* **WORK INSTRUCTION**: Below are records to be copied exactly; their pictures are to be omitted.

Data items
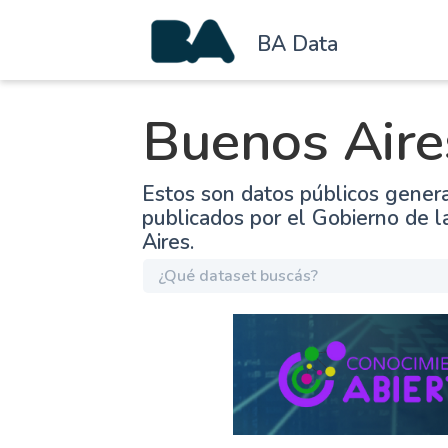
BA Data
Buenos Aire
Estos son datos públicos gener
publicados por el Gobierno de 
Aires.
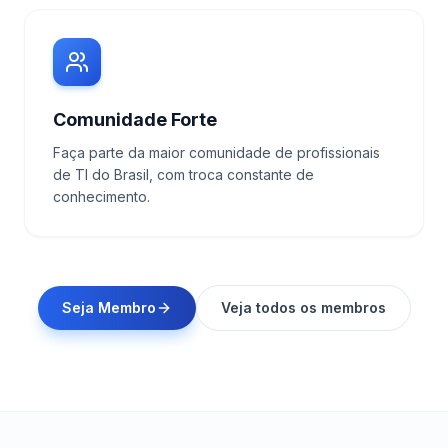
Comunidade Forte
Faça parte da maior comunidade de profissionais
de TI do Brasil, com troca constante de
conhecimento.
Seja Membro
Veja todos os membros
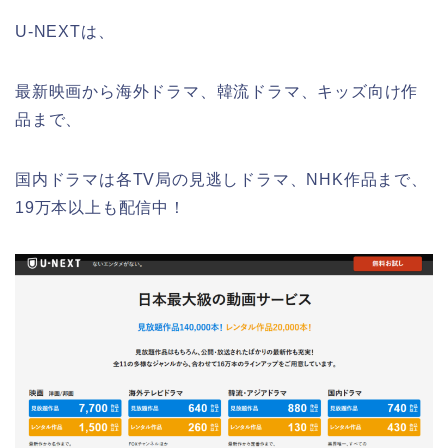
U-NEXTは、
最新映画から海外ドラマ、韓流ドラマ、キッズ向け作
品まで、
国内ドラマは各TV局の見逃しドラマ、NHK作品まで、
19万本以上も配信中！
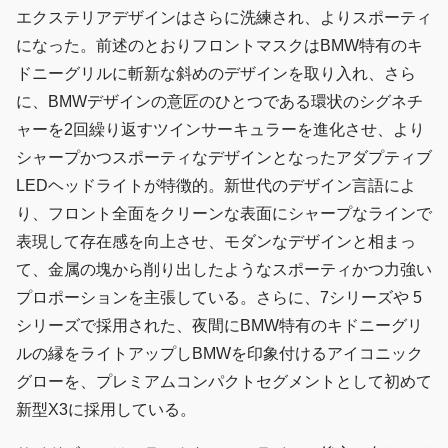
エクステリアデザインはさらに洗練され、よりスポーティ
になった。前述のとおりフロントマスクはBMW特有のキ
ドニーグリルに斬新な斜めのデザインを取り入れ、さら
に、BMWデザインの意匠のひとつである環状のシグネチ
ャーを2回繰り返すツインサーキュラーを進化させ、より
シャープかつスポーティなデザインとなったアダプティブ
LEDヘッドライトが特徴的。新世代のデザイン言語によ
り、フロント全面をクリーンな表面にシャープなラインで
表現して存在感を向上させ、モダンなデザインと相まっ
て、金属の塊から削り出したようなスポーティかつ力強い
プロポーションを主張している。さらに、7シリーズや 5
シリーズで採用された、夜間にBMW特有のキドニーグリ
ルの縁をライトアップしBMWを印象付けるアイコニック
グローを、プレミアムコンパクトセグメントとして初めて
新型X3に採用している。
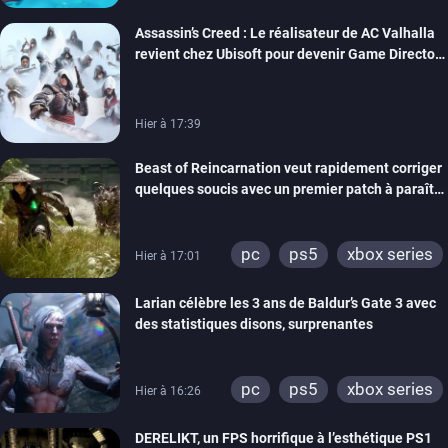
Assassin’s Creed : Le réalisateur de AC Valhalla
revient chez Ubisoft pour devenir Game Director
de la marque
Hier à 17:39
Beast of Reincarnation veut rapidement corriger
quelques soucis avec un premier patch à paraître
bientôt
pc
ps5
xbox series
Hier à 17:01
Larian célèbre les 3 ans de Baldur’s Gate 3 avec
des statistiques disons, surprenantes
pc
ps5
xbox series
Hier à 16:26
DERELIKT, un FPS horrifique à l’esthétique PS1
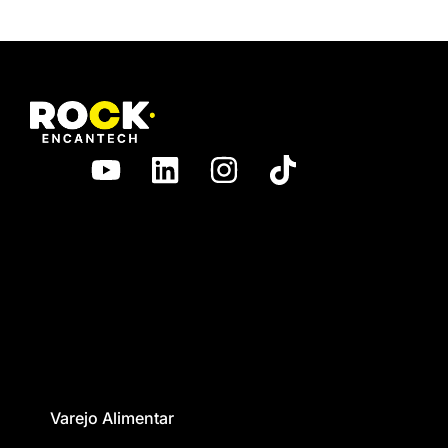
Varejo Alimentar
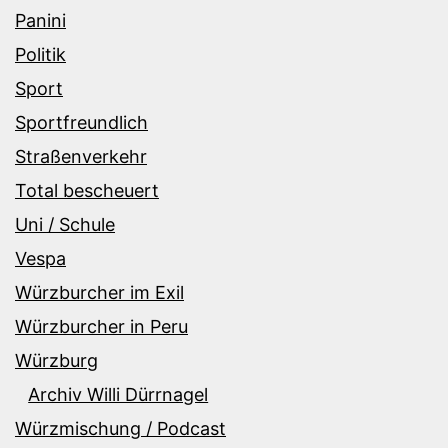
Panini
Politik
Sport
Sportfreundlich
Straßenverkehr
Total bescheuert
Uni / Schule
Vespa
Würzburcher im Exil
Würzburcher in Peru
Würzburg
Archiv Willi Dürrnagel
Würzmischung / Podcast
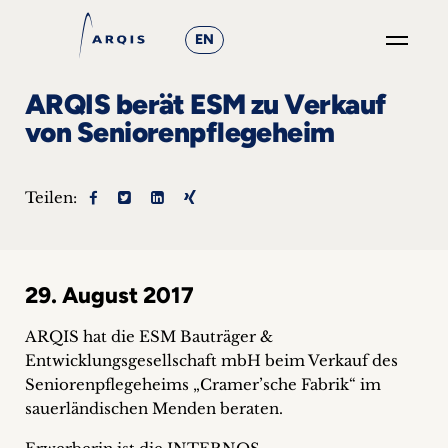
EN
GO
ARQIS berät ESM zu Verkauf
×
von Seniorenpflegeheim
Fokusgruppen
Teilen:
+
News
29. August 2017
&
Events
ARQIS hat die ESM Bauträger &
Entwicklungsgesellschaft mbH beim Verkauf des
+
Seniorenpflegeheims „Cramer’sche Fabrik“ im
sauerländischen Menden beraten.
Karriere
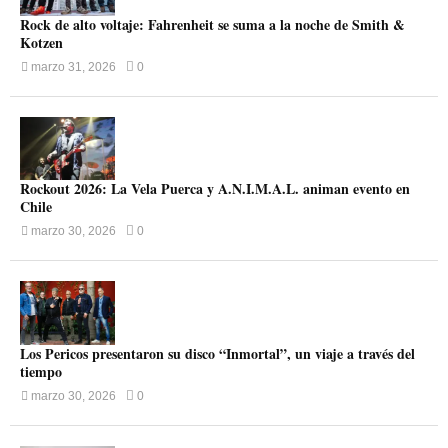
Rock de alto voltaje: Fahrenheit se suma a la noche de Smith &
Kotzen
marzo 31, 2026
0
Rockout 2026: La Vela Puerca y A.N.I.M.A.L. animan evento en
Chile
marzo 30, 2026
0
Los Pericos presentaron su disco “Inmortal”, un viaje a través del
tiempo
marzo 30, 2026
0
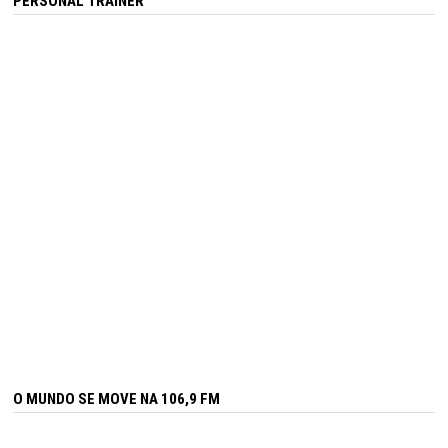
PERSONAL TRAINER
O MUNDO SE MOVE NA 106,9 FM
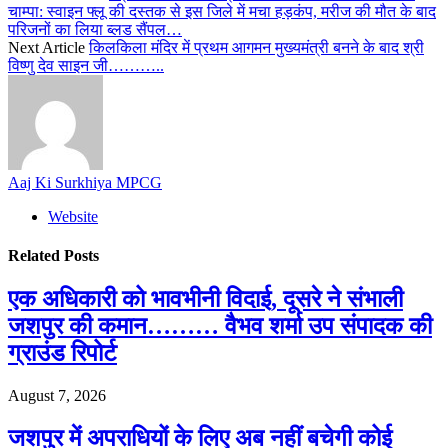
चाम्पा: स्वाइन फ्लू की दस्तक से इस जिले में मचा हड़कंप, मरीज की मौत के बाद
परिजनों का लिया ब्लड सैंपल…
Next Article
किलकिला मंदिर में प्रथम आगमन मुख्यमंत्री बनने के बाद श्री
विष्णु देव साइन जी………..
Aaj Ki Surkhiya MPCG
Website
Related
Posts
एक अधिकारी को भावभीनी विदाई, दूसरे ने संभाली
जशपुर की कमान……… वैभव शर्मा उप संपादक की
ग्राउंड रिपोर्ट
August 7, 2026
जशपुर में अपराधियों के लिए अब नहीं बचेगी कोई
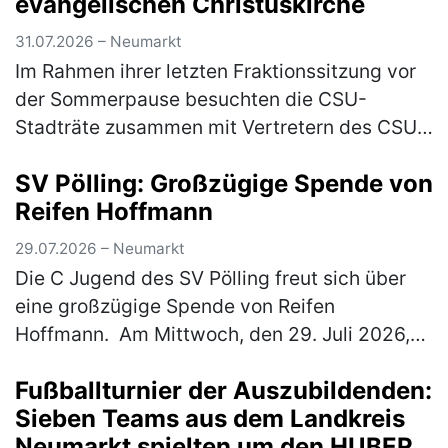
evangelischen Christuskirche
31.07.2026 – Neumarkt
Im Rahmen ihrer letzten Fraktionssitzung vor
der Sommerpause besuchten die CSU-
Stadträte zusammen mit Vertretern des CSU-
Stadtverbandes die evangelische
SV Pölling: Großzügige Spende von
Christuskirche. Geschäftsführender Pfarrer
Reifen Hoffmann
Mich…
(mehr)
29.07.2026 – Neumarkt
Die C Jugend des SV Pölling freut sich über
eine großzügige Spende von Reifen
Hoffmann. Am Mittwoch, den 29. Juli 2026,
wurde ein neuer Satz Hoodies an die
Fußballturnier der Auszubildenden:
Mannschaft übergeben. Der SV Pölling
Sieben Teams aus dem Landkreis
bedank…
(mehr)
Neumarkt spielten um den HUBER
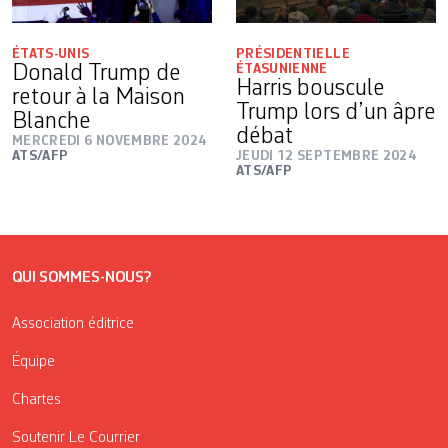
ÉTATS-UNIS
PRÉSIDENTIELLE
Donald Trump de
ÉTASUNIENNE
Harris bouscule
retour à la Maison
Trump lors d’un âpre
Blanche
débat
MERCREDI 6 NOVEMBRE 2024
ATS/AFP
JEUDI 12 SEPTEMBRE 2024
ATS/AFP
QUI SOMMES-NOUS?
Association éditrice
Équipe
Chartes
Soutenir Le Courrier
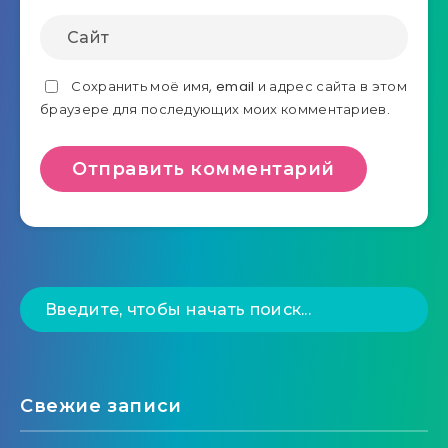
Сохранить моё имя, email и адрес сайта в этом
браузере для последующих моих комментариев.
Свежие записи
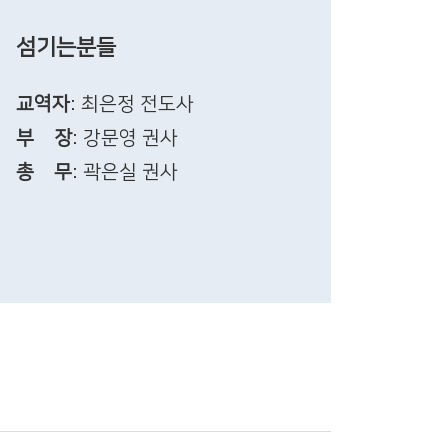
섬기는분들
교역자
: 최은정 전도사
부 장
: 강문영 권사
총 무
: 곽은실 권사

* **RESULT OF THIS TASK**:
BA Data
Buenos Aire
Estos son datos públicos gener
publicados por el Gobierno de 
Aires.
Comunidade Forte
Faça parte da maior comunidade de profissionais
de TI do Brasil, com troca constante de
conhecimento.
Seja Membro
Veja todos os membros
U-NEXTは、
最新映画から海外ドラマ、韓流ドラマ、キッズ向け作
品まで、
国内ドラマは各TV局の見逃しドラマ、NHK作品まで、
19万本以上も配信中！
エクステリアデザインはさらに洗練され、よりスポーティ
になった。前述のとおりフロントマスクはBMW特有のキ
ドニーグリルに斬新な斜めのデザインを取り入れ、さら
に、BMWデザインの意匠のひとつである環状のシグネチ
ャーを2回繰り返すツインサーキュラーを進化させ、より
シャープかつスポーティなデザインとなったアダプティブ
LEDヘッドライトが特徴的。新世代のデザイン言語によ
り、フロント全面をクリーンな表面にシャープなラインで
表現して存在感を向上させ、モダンなデザインと相まっ
て、金属の塊から削り出したようなスポーティかつ力強い
プロポーションを主張している。さらに、7シリーズや 5
シリーズで採用された、夜間にBMW特有のキドニーグリ
ルの縁をライトアップしBMWを印象付けるアイコニック
グローを、プレミアムコンパクトセグメントとして初めて
新型X3に採用している。
Assassin’s Creed : Le réalisateur de AC Valhalla
revient chez Ubisoft pour devenir Game Director
de la marque
Hier à 17:39
Beast of Reincarnation veut rapidement corriger
quelques soucis avec un premier patch à paraître
bientôt
pc
ps5
xbox series
Hier à 17:01
Larian célèbre les 3 ans de Baldur’s Gate 3 avec
des statistiques disons, surprenantes
pc
ps5
xbox series
Hier à 16:26
DERELIKT, un FPS horrifique à l’esthétique PS1
Varejo Alimentar
Panini
Politik
Sport
Sportfreundlich
Straßenverkehr
Total bescheuert
Uni / Schule
Vespa
Würzburcher im Exil
Würzburcher in Peru
Würzburg
Archiv Willi Dürrnagel
Würzmischung / Podcast
EN
GO
ARQIS berät ESM zu Verkauf
×
von Seniorenpflegeheim
Fokusgruppen
Teilen:
+
News
29. August 2017
&
Events
ARQIS hat die ESM Bauträger &
Entwicklungsgesellschaft mbH beim Verkauf des
+
Seniorenpflegeheims „Cramer’sche Fabrik“ im
sauerländischen Menden beraten.
Karriere
Rock de alto voltaje: Fahrenheit se suma a la noche de Smith &
Kotzen
marzo 31, 2026
0
Rockout 2026: La Vela Puerca y A.N.I.M.A.L. animan evento en
Chile
marzo 30, 2026
0
Los Pericos presentaron su disco “Inmortal”, un viaje a través del
tiempo
marzo 30, 2026
0
PERSONAL TRAINER
O MUNDO SE MOVE NA 106,9 FM
चाम्पा: स्वाइन फ्लू की दस्तक से इस जिले में मचा हड़कंप, मरीज की मौत के बाद
परिजनों का लिया ब्लड सैंपल…
Next Article
किलकिला मंदिर में प्रथम आगमन मुख्यमंत्री बनने के बाद श्री
विष्णु देव साइन जी………..
Aaj Ki Surkhiya MPCG
Website
Related
Posts
एक अधिकारी को भावभीनी विदाई, दूसरे ने संभाली
जशपुर की कमान……… वैभव शर्मा उप संपादक की
ग्राउंड रिपोर्ट
August 7, 2026
जशपुर में अपराधियों के लिए अब नहीं बचेगी कोई
evangelischen Christuskirche
31.07.2026 – Neumarkt
Im Rahmen ihrer letzten Fraktionssitzung vor
der Sommerpause besuchten die CSU-
Stadträte zusammen mit Vertretern des CSU-
Stadtverbandes die evangelische
SV Pölling: Großzügige Spende von
Christuskirche. Geschäftsführender Pfarrer
Reifen Hoffmann
Mich…
(mehr)
29.07.2026 – Neumarkt
Die C Jugend des SV Pölling freut sich über
eine großzügige Spende von Reifen
Hoffmann. Am Mittwoch, den 29. Juli 2026,
wurde ein neuer Satz Hoodies an die
Fußballturnier der Auszubildenden:
Mannschaft übergeben. Der SV Pölling
Sieben Teams aus dem Landkreis
bedank…
(mehr)
Neumarkt spielten um den HUBER
ÉTATS-UNIS
PRÉSIDENTIELLE
Donald Trump de
ÉTASUNIENNE
Harris bouscule
retour à la Maison
Trump lors d’un âpre
Blanche
débat
MERCREDI 6 NOVEMBRE 2024
ATS/AFP
JEUDI 12 SEPTEMBRE 2024
ATS/AFP
QUI SOMMES-NOUS?
Association éditrice
Équipe
Chartes
Soutenir Le Courrier
Сохранить моё имя, email и адрес сайта в этом
браузере для последующих моих комментариев.
Свежие записи
섬기는분들
교역자
: 최은정 전도사
부 장
: 강문영 권사
총 무
: 곽은실 권사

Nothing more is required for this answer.